+++ Input for this task

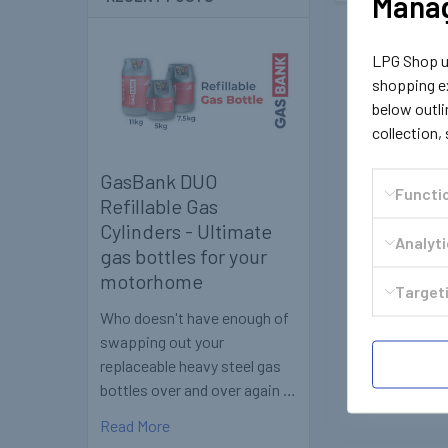
Manag
LPG Shop us
shopping ex
below outli
collection,
GasBank DUO
Functi
Refillable Gas
Cylinders - Ultimate
Analyt
gas bottles for your
motorhome
Targeti
Who doesn't have enough of
swapping out your
replaceable heavy steel gas
bottles over and over again …
Read More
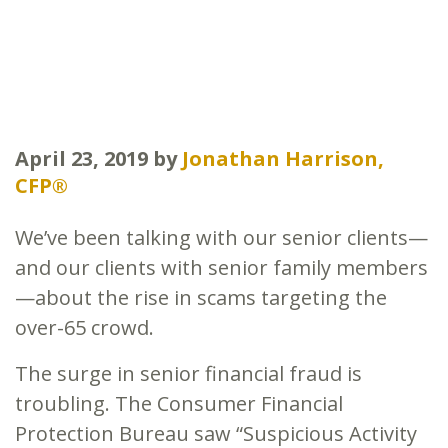
April 23, 2019
by
Jonathan Harrison,
CFP®
We’ve been talking with our senior clients—
and our clients with senior family members
—about the rise in scams targeting the
over-65 crowd.
The surge in senior financial fraud is
troubling. The Consumer Financial
Protection Bureau saw “Suspicious Activity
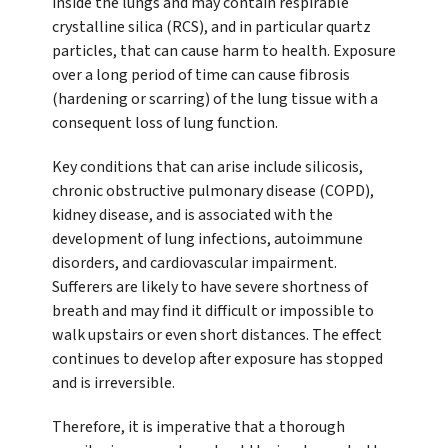
inside the lungs and may contain respirable
crystalline silica (RCS), and in particular quartz
particles, that can cause harm to health. Exposure
over a long period of time can cause fibrosis
(hardening or scarring) of the lung tissue with a
consequent loss of lung function.
Key conditions that can arise include silicosis,
chronic obstructive pulmonary disease (COPD),
kidney disease, and is associated with the
development of lung infections, autoimmune
disorders, and cardiovascular impairment.
Sufferers are likely to have severe shortness of
breath and may find it difficult or impossible to
walk upstairs or even short distances. The effect
continues to develop after exposure has stopped
and is irreversible.
Therefore, it is imperative that a thorough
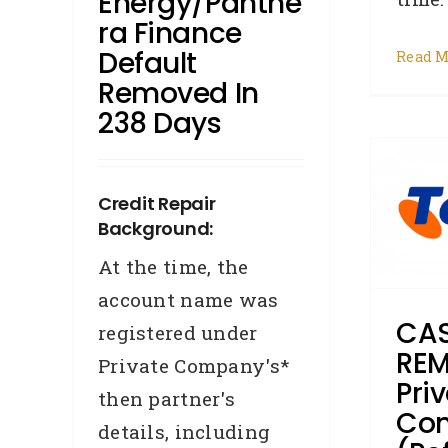
Energy/Panthe
R
Ra Finance
Default
Read M
CASE STUDY –
Removed In
238 Days
REMOVAL – Private
Company (Ref:12502)
from New South Wales
Credit Repair
had their Telstra default
Background:
removed in 65 days
At the time, the
account name was
Accredited Referrers
Broker
Business Credit
Case Study
CAS
registered under
Changed Address
Credit
REM
Private Company's*
Repair
Defaults
Overdue
Pri
Accounts
Removals
then partner's
Co
details, including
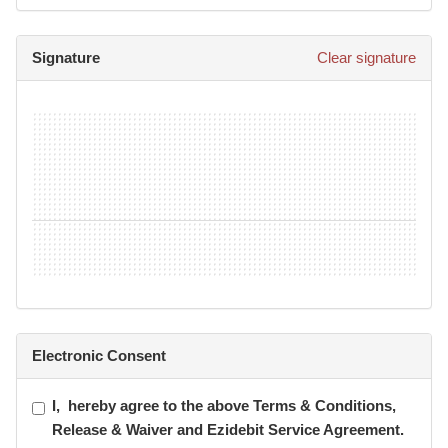
• Anyone under the age of 15 must be accompanied by an
adult at all times within the gym.
Signature
Clear signature
• All equipment must be wiped down after use.
• A towel must be used on all equipment possible.
• If purchasing personal training sessions or a group class
pass, I understand that the sessions and/classes are non-
refundable and non- transferable.
Electronic Consent
I,
hereby agree to the above Terms & Conditions,
Release & Waiver and Ezidebit Service Agreement.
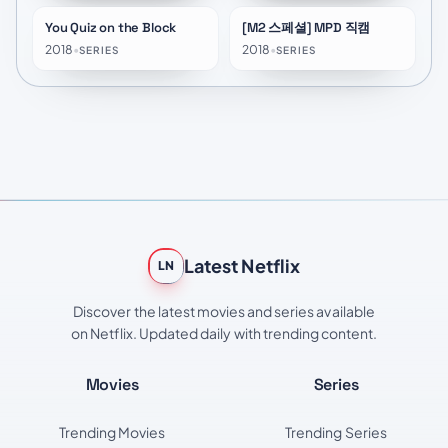
You Quiz on the Block
[M2 스페셜] MPD 직캠
★
8.3
2018
•
2018
•
SERIES
SERIES
Latest Netflix
LN
Discover the latest movies and series available
on Netflix. Updated daily with trending content.
Movies
Series
Trending Movies
Trending Series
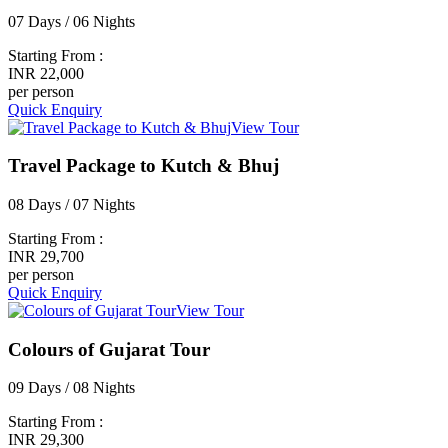
07 Days / 06 Nights
Starting From :
INR 22,000
per person
Quick Enquiry
View Tour
Travel Package to Kutch & Bhuj
08 Days / 07 Nights
Starting From :
INR 29,700
per person
Quick Enquiry
View Tour
Colours of Gujarat Tour
09 Days / 08 Nights
Starting From :
INR 29,300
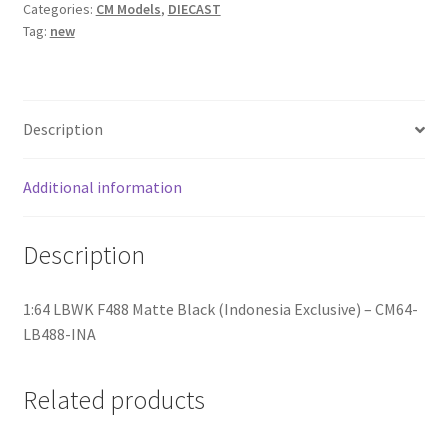
Categories:
CM Models
,
DIECAST
Tag:
new
Home
Home
Description
Home
Additional information
Home 3
Description
Homepage
1:64 LBWK F488 Matte Black (Indonesia Exclusive) – CM64-
Inno 64
LB488-INA
Kaido House
Related products
landing page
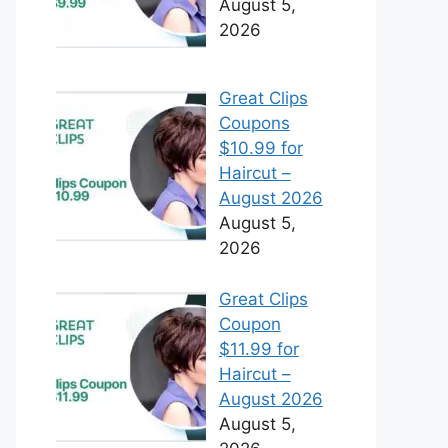
August 5,
2026
Great Clips
Coupons
$10.99 for
Haircut –
August 2026
August 5,
2026
Great Clips
Coupon
$11.99 for
Haircut –
August 2026
August 5,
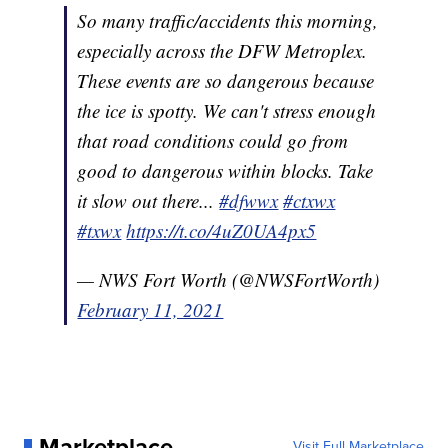
So many traffic/accidents this morning,
especially across the DFW Metroplex.
These events are so dangerous because
the ice is spotty. We can't stress enough
that road conditions could go from
good to dangerous within blocks. Take
it slow out there...
#dfwwx
#ctxwx
#txwx
https://t.co/4uZ0UA4px5
— NWS Fort Worth (@NWSFortWorth)
February 11, 2021
Marketplace
Visit Full Marketplace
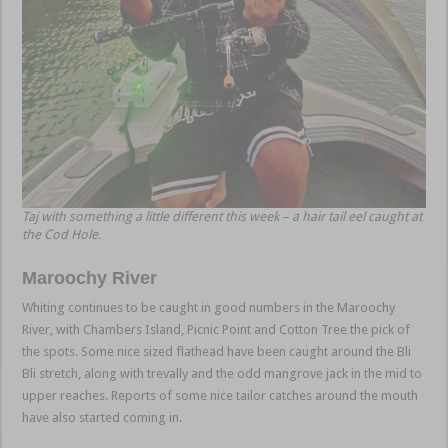
Taj with something a little different this week – a hair tail eel caught at
the Cod Hole.
Maroochy River
Whiting continues to be caught in good numbers in the Maroochy
River, with Chambers Island, Picnic Point and Cotton Tree the pick of
the spots. Some nice sized flathead have been caught around the Bli
Bli stretch, along with trevally and the odd mangrove jack in the mid to
upper reaches. Reports of some nice tailor catches around the mouth
have also started coming in.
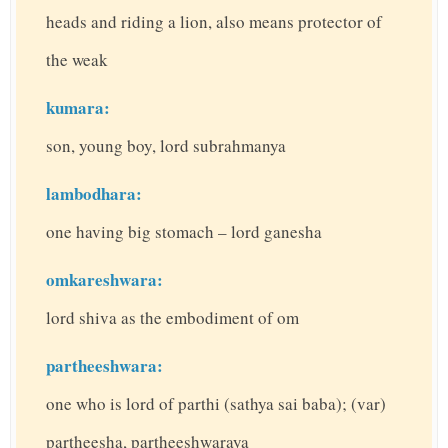
heads and riding a lion, also means protector of
the weak
kumara:
son, young boy, lord subrahmanya
lambodhara:
one having big stomach – lord ganesha
omkareshwara:
lord shiva as the embodiment of om
partheeshwara:
one who is lord of parthi (sathya sai baba); (var)
partheesha, partheeshwaraya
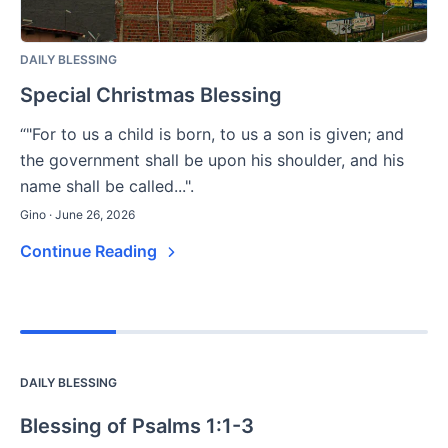
DAILY BLESSING
Special Christmas Blessing
“"For to us a child is born, to us a son is given; and
the government shall be upon his shoulder, and his
name shall be called...".
Gino · June 26, 2026
Continue Reading
DAILY BLESSING
Blessing of Psalms 1:1-3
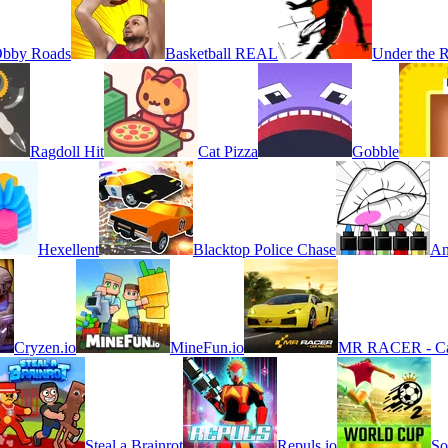
bby Roads
Basketball REAL
Under the 
Ragdoll Hit
Cat Pizza
Gobble
Hexellent
Blacktop Police Chase
An
Cryzen.io
MineFun.io
MR RACER - Ca
Steal a Brainrot
Repuls.io
So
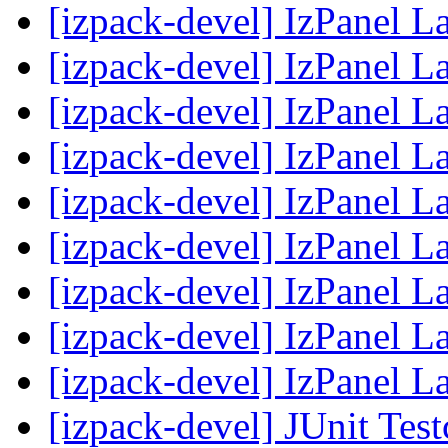
[izpack-devel] IzPanel 
[izpack-devel] IzPanel 
[izpack-devel] IzPanel 
[izpack-devel] IzPanel 
[izpack-devel] IzPanel 
[izpack-devel] IzPanel 
[izpack-devel] IzPanel 
[izpack-devel] IzPanel 
[izpack-devel] IzPanel 
[izpack-devel] JUnit Tes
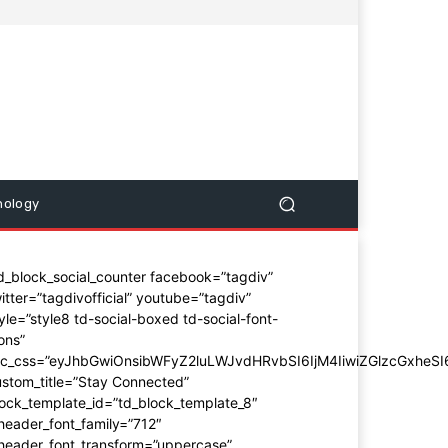
nology
d_block_social_counter facebook=”tagdiv”
itter=”tagdivofficial” youtube=”tagdiv”
yle=”style8 td-social-boxed td-social-font-
ons”
dc_css=”eyJhbGwiOnsibWFyZ2luLWJvdHRvbSI6IjM4IiwiZGlzcGxhe
stom_title=”Stay Connected”
ock_template_id=”td_block_template_8″
header_font_family=”712″
_header_font_transform=”uppercase”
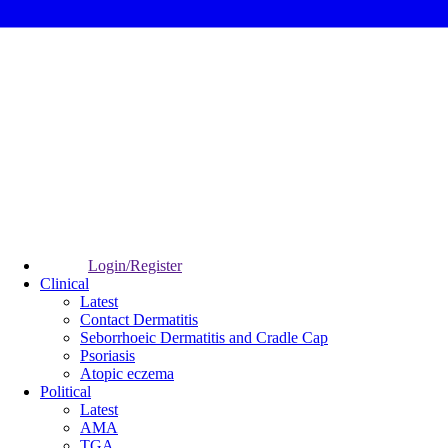
Login/Register
Clinical
Latest
Contact Dermatitis
Seborrhoeic Dermatitis and Cradle Cap
Psoriasis
Atopic eczema
Political
Latest
AMA
TGA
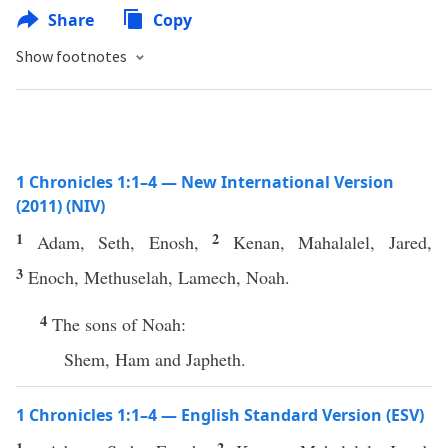
Share
Copy
Show footnotes
1 Chronicles 1:1–4 — New International Version
(2011) (NIV)
1
2
Adam, Seth, Enosh,
Kenan, Mahalalel, Jared,
3
Enoch, Methuselah, Lamech, Noah.
4
The sons of Noah:
Shem, Ham and Japheth.
1 Chronicles 1:1–4 — English Standard Version (ESV)
1
2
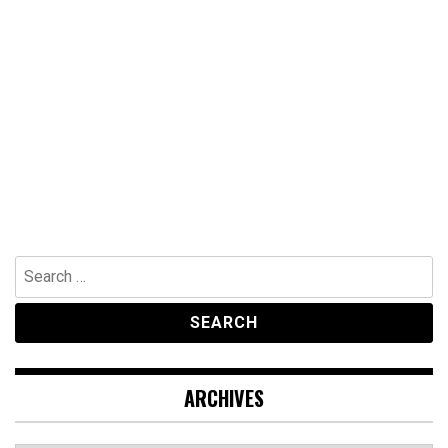
Search
for:
ARCHIVES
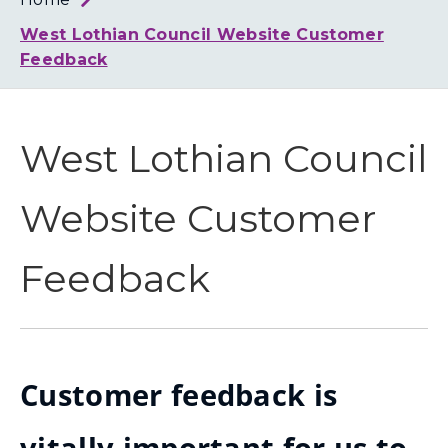
Loth
Coun
West Lothian Council Website Customer
Feedback
West Lothian Council
Website Customer
Feedback
Customer feedback is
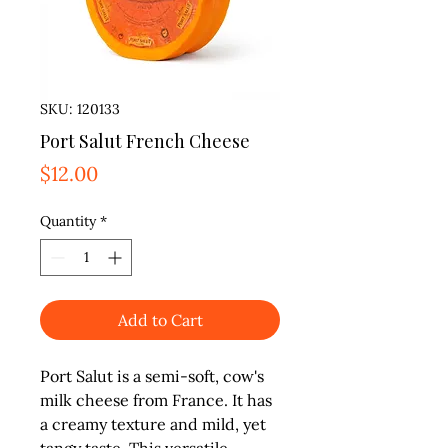
SKU: 120133
Port Salut French Cheese
Price
$12.00
Quantity
*
Add to Cart
Port Salut is a semi-soft, cow's 
milk cheese from France. It has 
a creamy texture and mild, yet 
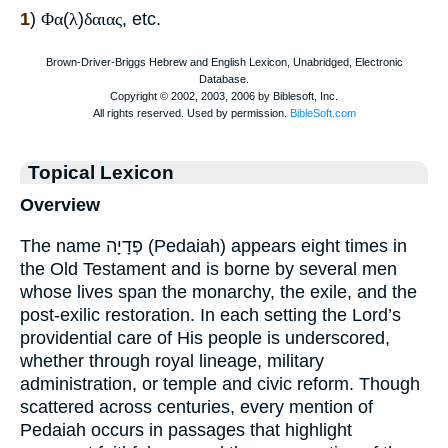
1
)
Φα
(
λ
)
δαιας
, etc.
Topical Lexicon
Overview
The name פְדָיָה (Pedaiah) appears eight times in
the Old Testament and is borne by several men
whose lives span the monarchy, the exile, and the
post-exilic restoration. In each setting the Lord’s
providential care of His people is underscored,
whether through royal lineage, military
administration, or temple and civic reform. Though
scattered across centuries, every mention of
Pedaiah occurs in passages that highlight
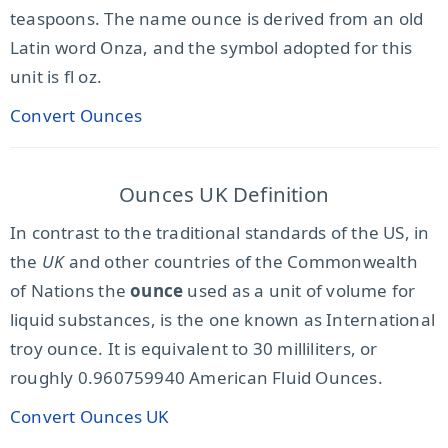
teaspoons. The name ounce is derived from an old
Latin word Onza, and the symbol adopted for this
unit is fl oz.
Convert Ounces
Ounces UK Definition
In contrast to the traditional standards of the US, in
the
UK
and other countries of the Commonwealth
of Nations the
ounce
used as a unit of volume for
liquid substances, is the one known as International
troy ounce. It is equivalent to 30 milliliters, or
roughly 0.960759940 American Fluid Ounces.
Convert Ounces UK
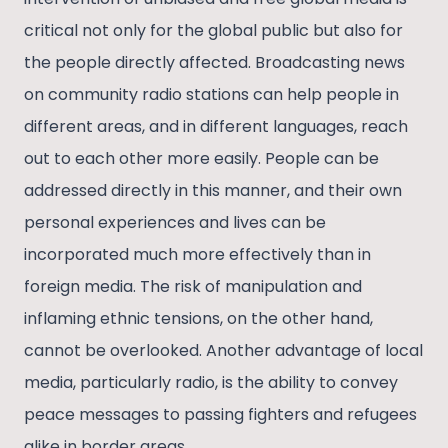
critical not only for the global public but also for
the people directly affected. Broadcasting news
on community radio stations can help people in
different areas, and in different languages, reach
out to each other more easily. People can be
addressed directly in this manner, and their own
personal experiences and lives can be
incorporated much more effectively than in
foreign media. The risk of manipulation and
inflaming ethnic tensions, on the other hand,
cannot be overlooked. Another advantage of local
media, particularly radio, is the ability to convey
peace messages to passing fighters and refugees
alike in border areas.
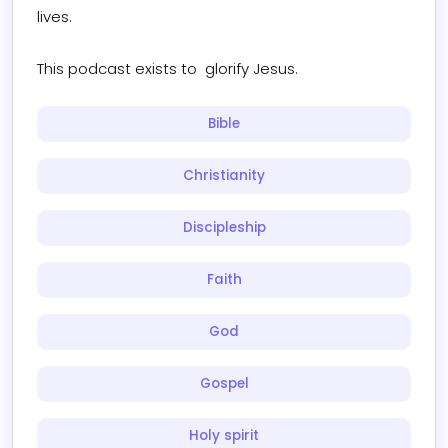
lives.

This podcast exists to  glorify Jesus.
Bible
Christianity
Discipleship
Faith
God
Gospel
Holy spirit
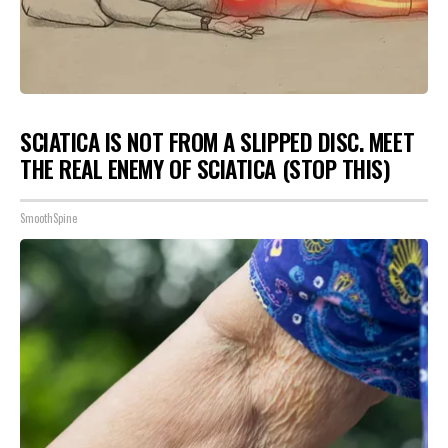
SCIATICA IS NOT FROM A SLIPPED DISC. MEET
THE REAL ENEMY OF SCIATICA (STOP THIS)
SmoothSpine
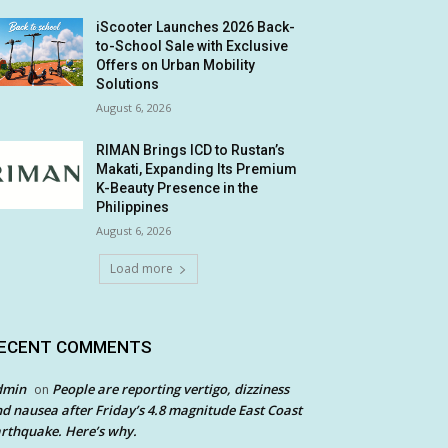
iScooter Launches 2026 Back-
to-School Sale with Exclusive
Offers on Urban Mobility
Solutions
August 6, 2026
RIMAN Brings ICD to Rustan’s
Makati, Expanding Its Premium
K-Beauty Presence in the
Philippines
August 6, 2026
Load more
ECENT COMMENTS
dmin
People are reporting vertigo, dizziness
on
d nausea after Friday’s 4.8 magnitude East Coast
rthquake. Here’s why.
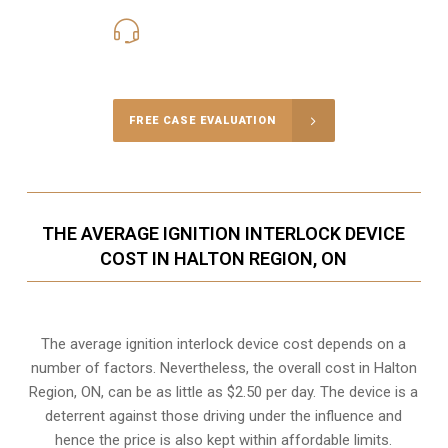
416-816-4848
Call Us for a free Consultation
FREE CASE EVALUATION
THE AVERAGE IGNITION INTERLOCK DEVICE
COST IN HALTON REGION, ON
The average ignition interlock device cost depends on a
number of factors. Nevertheless, the overall cost in Halton
Region, ON, can be as little as $2.50 per day. The device is a
deterrent against those driving under the influence and
hence the price is also kept within affordable limits.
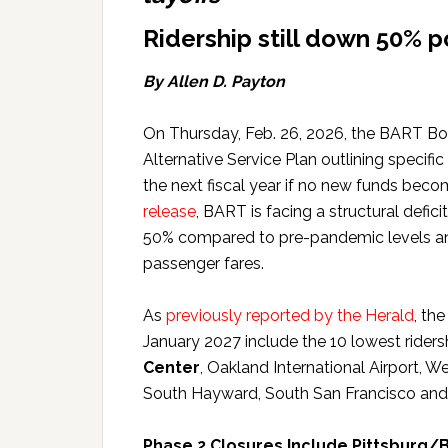
Ridership still down 50% 
By Allen D. Payton
On Thursday, Feb. 26, 2026, the BART Boa
Alternative Service Plan outlining specifi
the next fiscal year if no new funds bec
release
, BART is facing a structural defi
50% compared to pre-pandemic levels and
passenger fares.
As
previously reported by the Herald
, the
January 2027 include the 10 lowest riders
Center
, Oakland International Airport, W
South Hayward, South San Francisco an
Phase 2 Closures Include Pittsburg/B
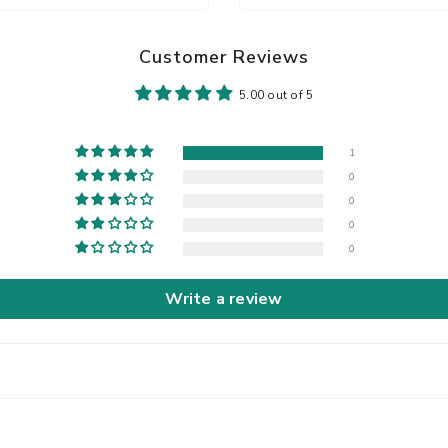
Customer Reviews
5.00 out of 5
1
0
0
0
0
Write a review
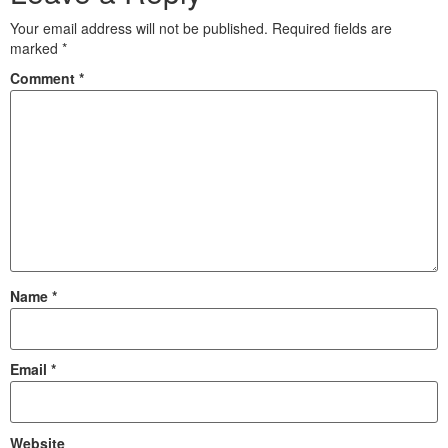
Your email address will not be published.
Required fields are
marked
*
Comment
*
Name
*
Email
*
Website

++++++

Check every line above for the word "must" and copy those that have it.

• Anyone under the age of 15 must be accompanied by an
• All equipment must be wiped down after use.
• A towel must be used on all equipment possible.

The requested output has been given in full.